Simply speaking, turbulence is a disturbance of the regular flow of air. Many people can more visualize turbulence in water as an eddy in a river or waves in the ocean. “It helps to visualize flight as a river flowing rapidly over rocks, where water is forced upward and then down, with swirls and eddies,” says Captain Chesley “Sully” Sullenberger, retired US Airways pilot, speaker, author and CBS news safety & aviation expert. In short, turbulence is a normal part of flying and every pilot knows that they might encounter it in the course of a given flight. Air in the atmosphere can move up and down or sideways. The wings of the aircraft are engineered to resist and adjust to these movements. Turbulence is everywhere in the atmosphere just like movements are in bodies of water. It’s normal and how the sky behaves naturally. In fact, the twinkling we see in stars of the night sky is really evidence of moving air in our atmosphere not pulses of energy from distant suns.
There are different types of turbulence each with their own characteristics. Clear air turbulence is cause by variations in the Jet Stream. There’s more in the winter and when the jet stream brings cool air south, it crosses common flight paths across the Pacific. We’ve all seen the jet stream dip on the Weather Channel. Convective turbulence ramps up more in the summer when thunderstorms occur commonly in air traffic areas. Low level turbulence can result from ground topography, daily weather and even tall buildings. A more distinct type has its own name: mountain wave turbulence which if you are from Denver you are very familiar with. And, finally there’s wake vortex turbulence which comes from lift even a strong as a tornado. Turbulence can be light or stronger just like water in a stream. If you think you have experienced major turbulence it’s likely the pilot would call it moderate.
Pilots generally have a good idea where the flight will encounter turbulence but not always.
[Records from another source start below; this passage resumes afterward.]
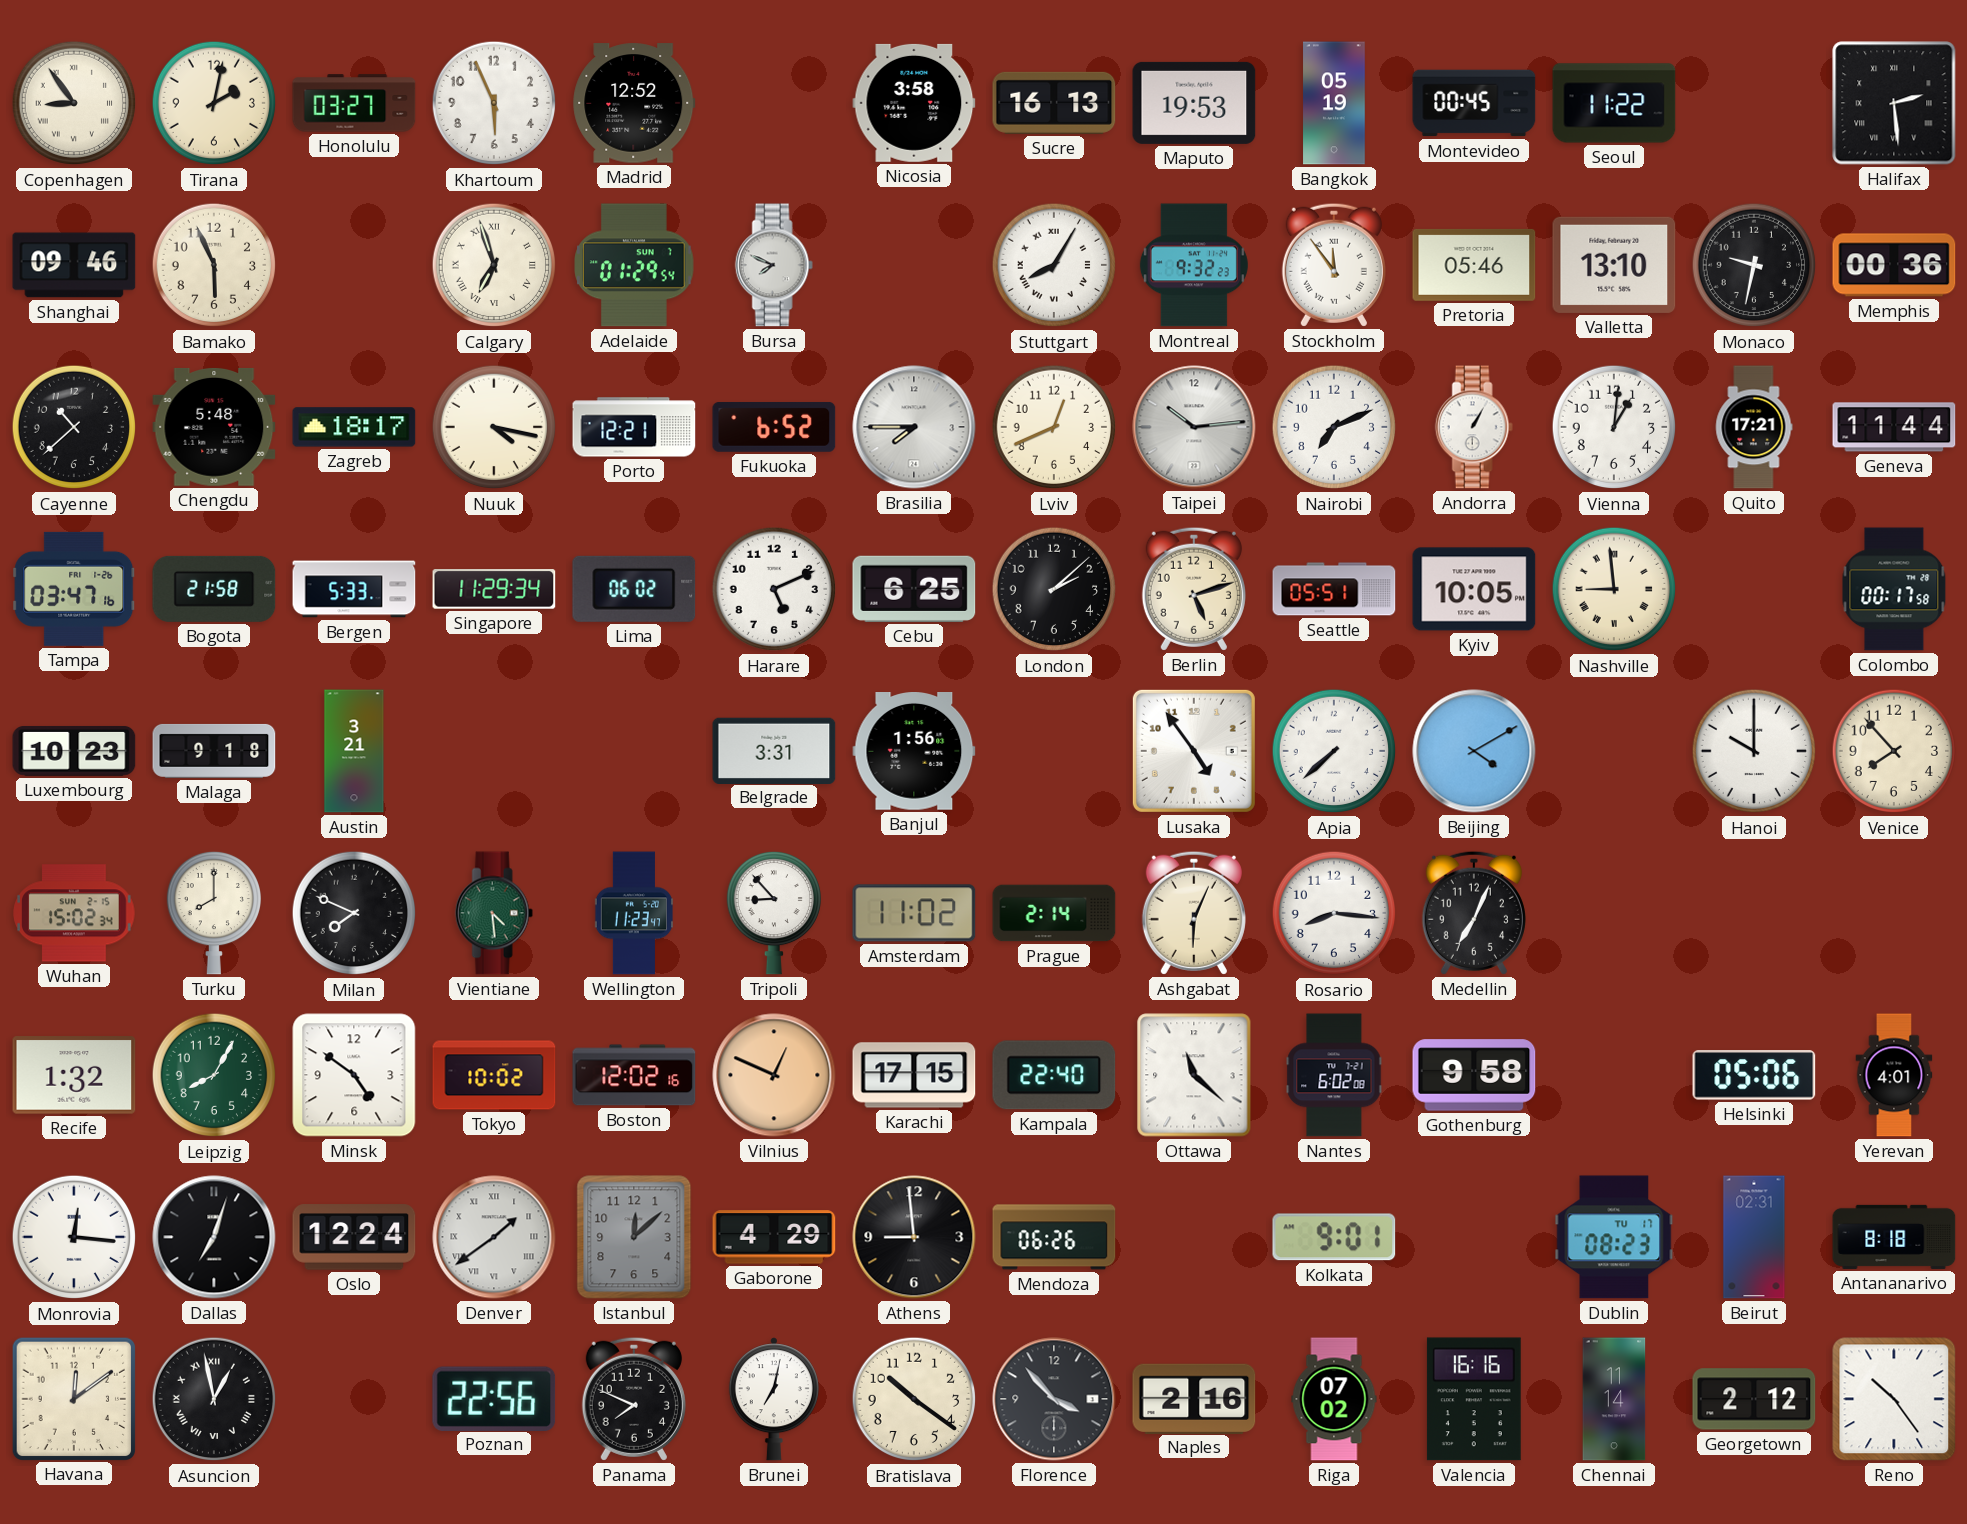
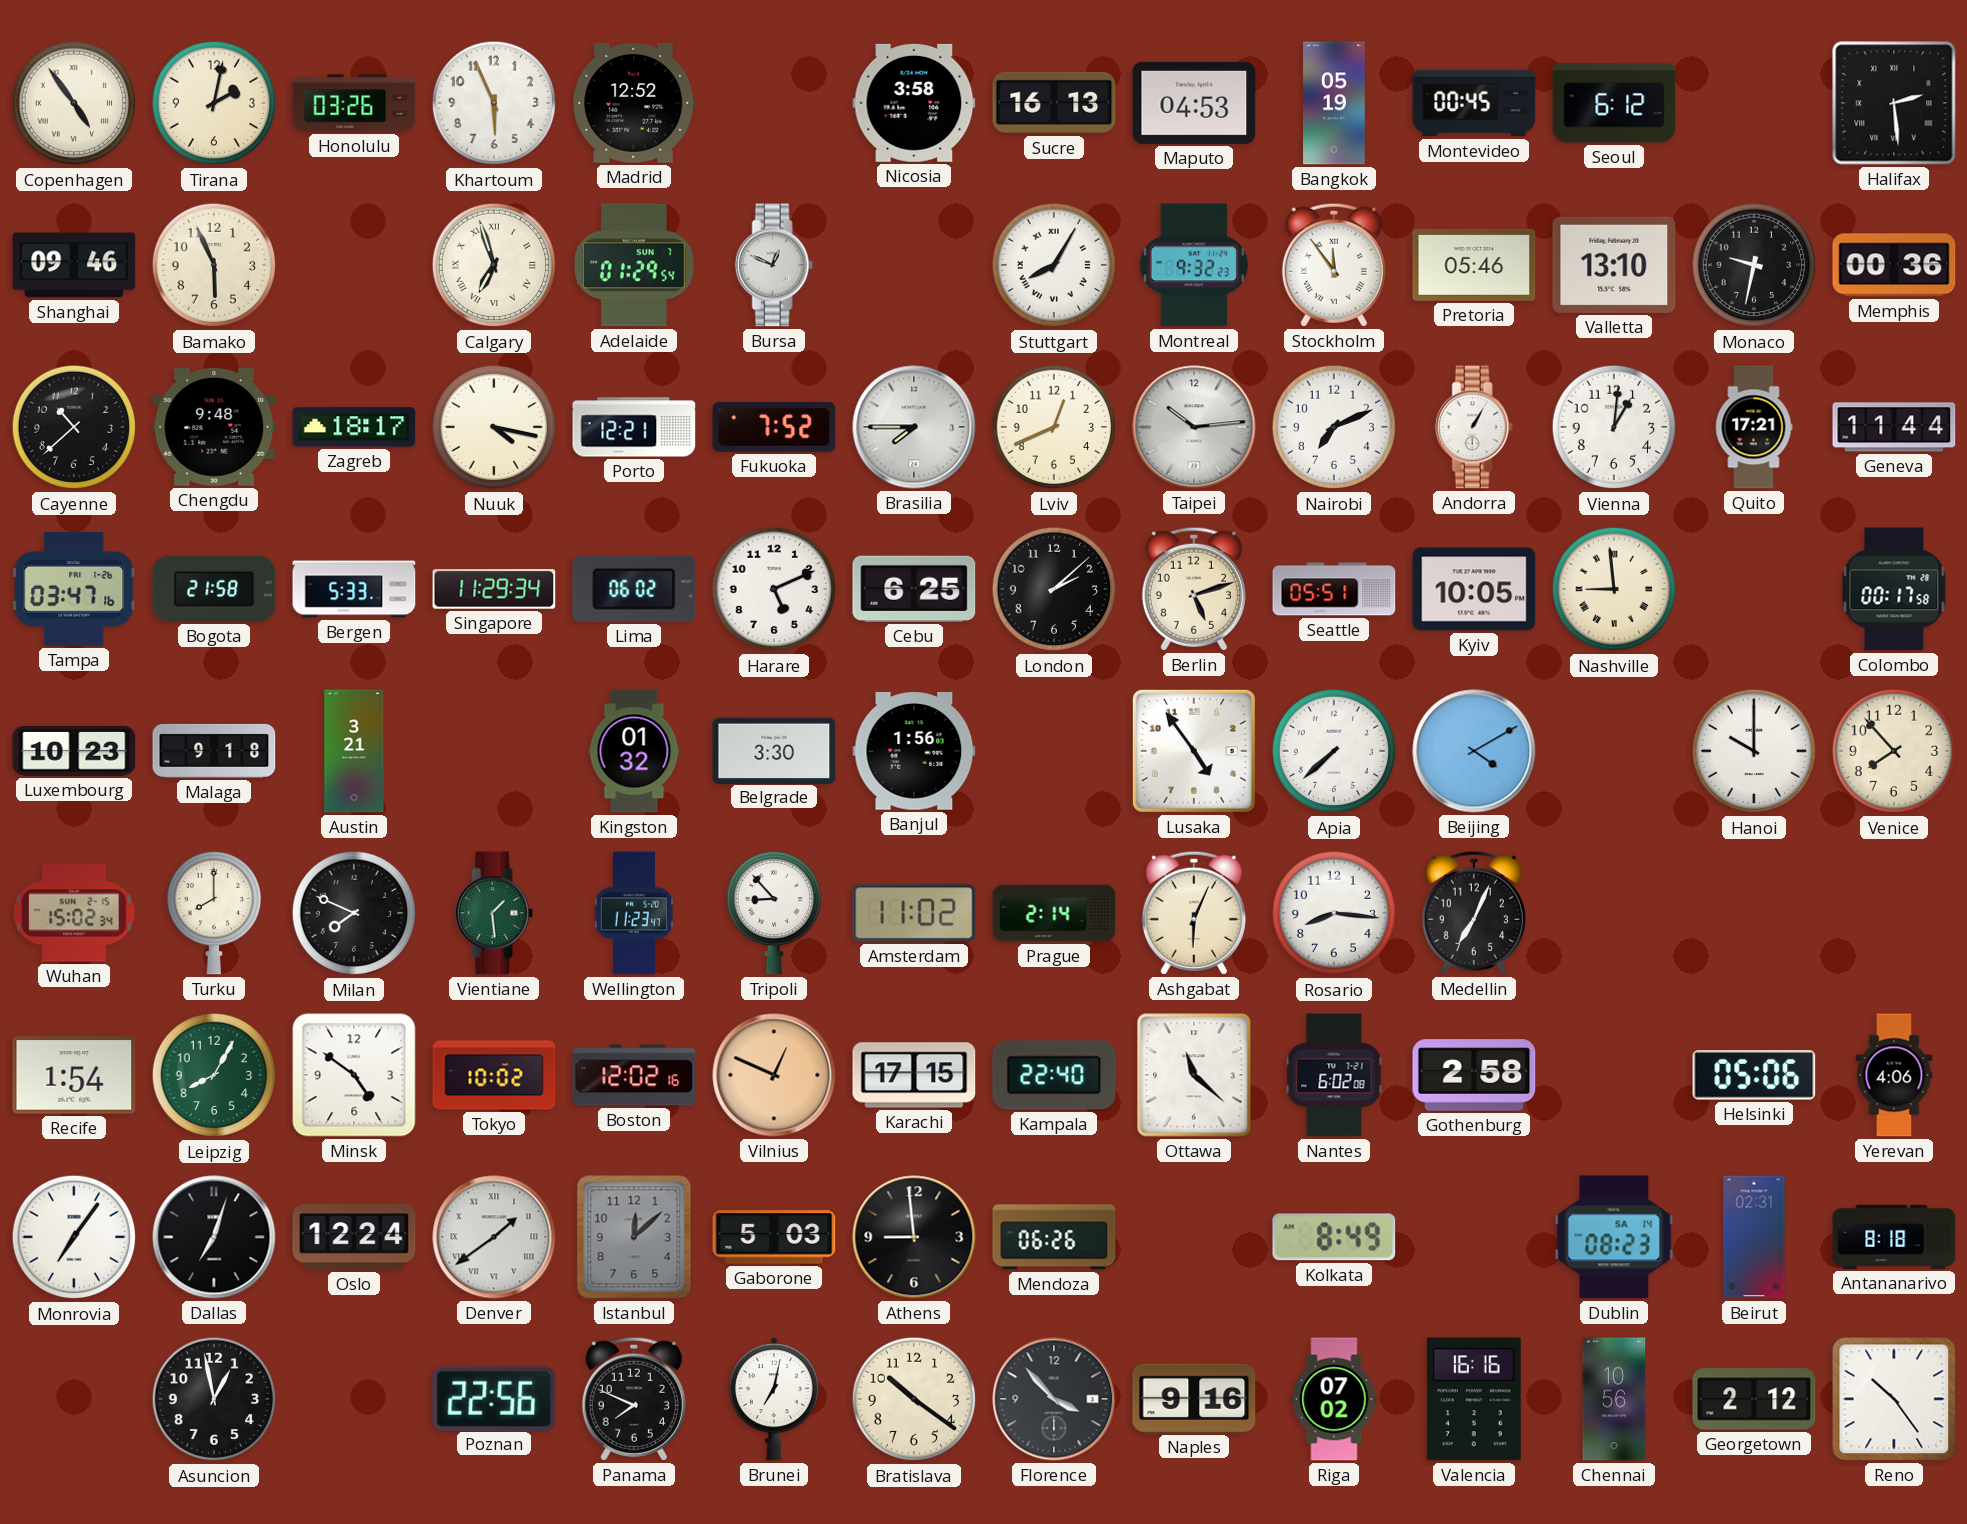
Copenhagen: 8:54 -> 4:54
Honolulu: 03:27 -> 03:26
Maputo: 19:53 -> 04:53
Seoul: 11:22 -> 6:12
Bursa: 7:49 -> 12:49
Chengdu: 5:48 -> 9:48
Fukuoka: 6:52 -> 7:52
Kingston: none -> 01:32
Belgrade: 3:31 -> 3:30
Vientiane: 4:29 -> 1:29
Recife: 1:32 -> 1:54
Gothenburg: 9:58 -> 2:58
Yerevan: 4:01 -> 4:06
Monrovia: 12:16 -> 7:06
Gaborone: 4:29 -> 5:03
Kolkata: 9:01 -> 8:49
Dublin date: TU 17 -> SA 14
Havana: 12:09 -> none
Asuncion numerals: Roman -> Arabic
Naples: 2:16 -> 9:16
Chennai: 11:14 -> 10:56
They can reference different systems that track turbulence, observe weather reports and even get reports relayed by other pilots that are flying in the same area. Pilots want you to have a smooth and enjoyable flight so they make great effort to dodge areas of turbulence by changing altitude or circumventing a disturbance. But, sometimes there’s simply nothing they can do. They will have to ride it like a surfer and hopefully navigate out as soon as possible.